UPDATE: I highly recommend not investing any time in XDomainRequest, because it is a terribly poor implementation with many limitations. It basically only really works for GET requests to non-ssl servers, so you might as well use jsonp or whatever.
I am using CORS to call a cross domain API, however Internet Explorer is giving issues. CORS should be possible in IE8 and IE9 through the XDomainRequest
object, however I can't get things to work..

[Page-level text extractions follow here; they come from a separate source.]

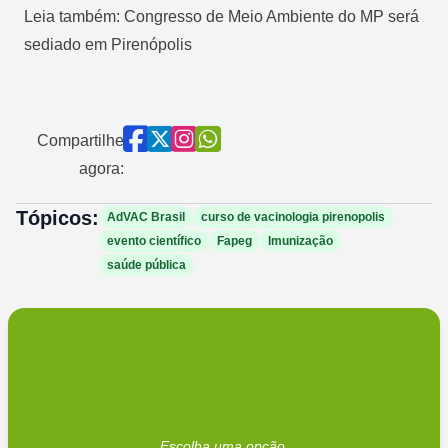
Leia também: Congresso de Meio Ambiente do MP será
sediado em Pirenópolis
Compartilhe
agora:
Tópicos:
AdVAC Brasil
curso de vacinologia pirenopolis
evento científico
Fapeg
Imunização
saúde pública
Escolha uma opção.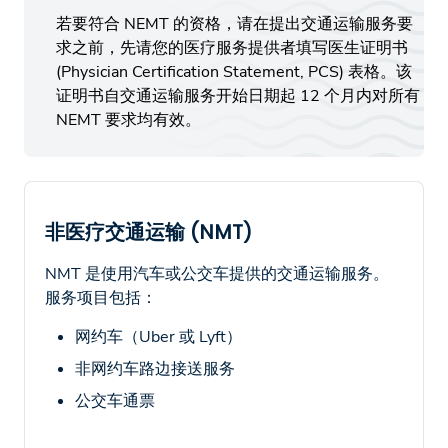
若要符合 NEMT 的资格，请在提出交通运输服务要
求之前，先请您的医疗服务提供者填写医生证明书
(Physician Certification Statement, PCS) 表格。该
证明书自交通运输服务开始日期起 12 个月内对所有
NEMT 要求均有效。
非医疗交通运输 (NMT)
NMT 是使用汽车或公交车提供的交通运输服务。
服务项目包括：
网约车（Uber 或 Lyft）
非网约车路边接送服务
公交车通票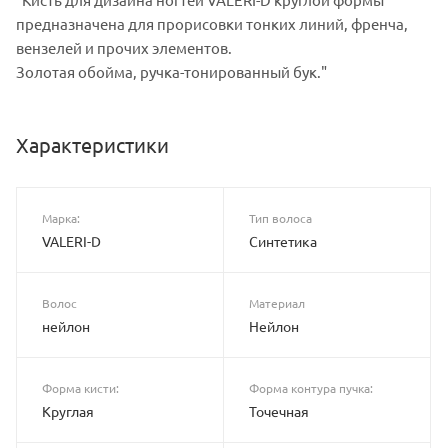
предназначена для прорисовки тонких линий, френча,
вензелей и прочих элементов.
Золотая обойма, ручка-тонированный бук."
Характеристики
Марка:
Тип волоса
VALERI-D
Синтетика
Волос
Материал
нейлон
Нейлон
Форма кисти:
Форма контура пучка:
Круглая
Точечная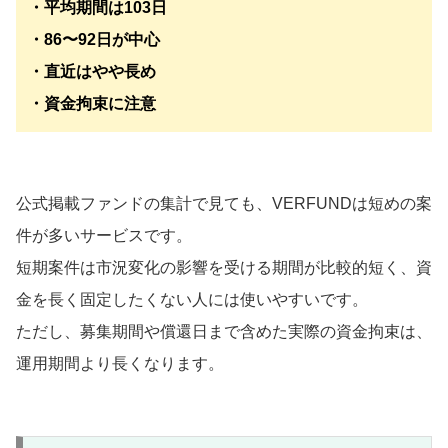
・平均期間は103日
・86〜92日が中心
・直近はやや長め
・資金拘束に注意
公式掲載ファンドの集計で見ても、VERFUNDは短めの案
件が多いサービスです。
短期案件は市況変化の影響を受ける期間が比較的短く、資
金を長く固定したくない人には使いやすいです。
ただし、募集期間や償還日まで含めた実際の資金拘束は、
運用期間より長くなります。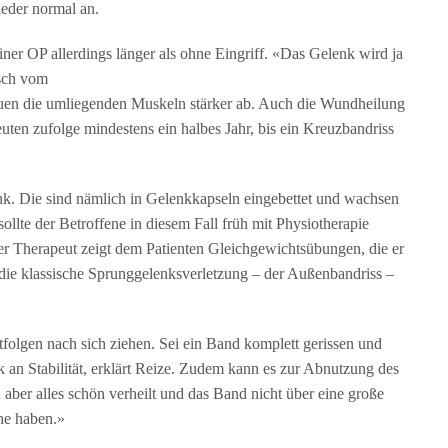
ieder normal an.
er OP allerdings länger als ohne Eingriff. «Das Gelenk wird ja
bsch vom
uen die umliegenden Muskeln stärker ab. Auch die Wundheilung
uten zufolge mindestens ein halbes Jahr, bis ein Kreuzbandriss
nk. Die sind nämlich in Gelenkkapseln eingebettet und wachsen
llte der Betroffene in diesem Fall früh mit Physiotherapie
er Therapeut zeigt dem Patienten Gleichgewichtsübungen, die er
die klassische Sprunggelenksverletzung – der Außenbandriss –
olgen nach sich ziehen. Sei ein Band komplett gerissen und
an Stabilität, erklärt Reize. Zudem kann es zur Abnutzung des
ber alles schön verheilt und das Band nicht über eine große
he haben.»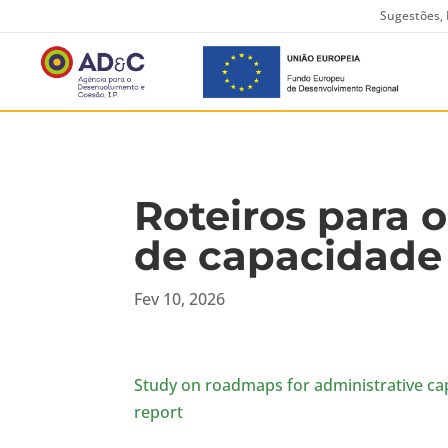
Sugestões, 
Roteiros para 
de capacidade 
Fev 10, 2026
Study on roadmaps for administrative cap
report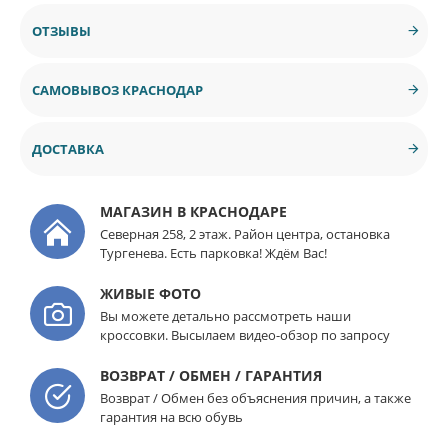
ОТЗЫВЫ
САМОВЫВОЗ КРАСНОДАР
ДОСТАВКА
МАГАЗИН В КРАСНОДАРЕ
Северная 258, 2 этаж. Район центра, остановка
Тургенева. Есть парковка! Ждём Вас!
ЖИВЫЕ ФОТО
Вы можете детально рассмотреть наши
кроссовки. Высылаем видео-обзор по запросу
ВОЗВРАТ / ОБМЕН / ГАРАНТИЯ
Возврат / Обмен без объяснения причин, а также
гарантия на всю обувь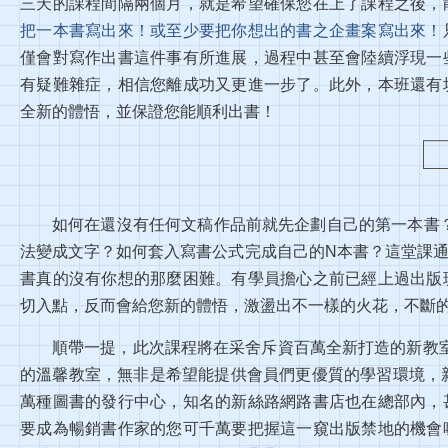
三天的課程間隔兩個月，就是希望確保您在上了課程之後，
把一本書寫出來！或至少要把你想出的書之企畫案寫出來！
僅會對寫作出書這件事有所進展，過程中甚至會陸續浮現一
有疑難雜症，相信您離成功又更進一步了。此外，本班還有
全新的體悟，並保證您能順利出書！
如何在還沒有任何文稿作品前就先企劃自己的第一本書？
法變成文字？如何套入寫書公式完成自己的N本書？這堂課
書真的沒有你想的那麼困難。有學員擔心之前已經上過出版
切入點，反而會給您新的體悟，激盪出不一樣的火花，不斷
順帶一提，此次課程將在采舍斥資百萬全新打造的新教
的溫馨教室，無非是希望能提供會員們更優質的學習環境，
萬種圖書的發行中心，知名的新絲路網路書店也在總部內，
要成為暢銷書作家的您可千萬要把握這一窺出版禁地的機會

JQuery refuses to provide native support for XDomainRequest, however several jQuery plugins are suggested to add this support. This topic suggest two such plugins: jQuery.XDomainRequest.js and xdr.js, which has been reported to work. Afaik, the plugins should automatically override behavior of jQuery.ajax
. I found another plugin here.
I put a little demo pages with the respective plugins jQuery.XDomainRequest and xdr and jquery.ie.cors that perform ajax requests to a CORS enabled server. The pages are working in Chrome and Firefox, however IE8/9 instantly throw a permission denied error (even before making the request). This MSDN post suggest adding another handler xhr.onprogress = function() {};
but I tried this and it isn't working either.
Any clues what I am doing wrong? I have also tested with IE8 now using MS virtual server, but it has exactly the same problem.
Edit: OK so I figured out that part of the problem was that I was using POST over HTTPS. Apparently XDomainRequest does not allow CORS over HTTPS. I can switch to HTTP but I really need POST.
Edit2: See this issue on github for the end of this story. It turns out that when using HTTP POST, the xDomainRequest can only encode the request body (arguments) as text/plain
. This pretty much makes it worthless, because everyone uses application/x-www-form-urlencoded
or multipart/form-data
.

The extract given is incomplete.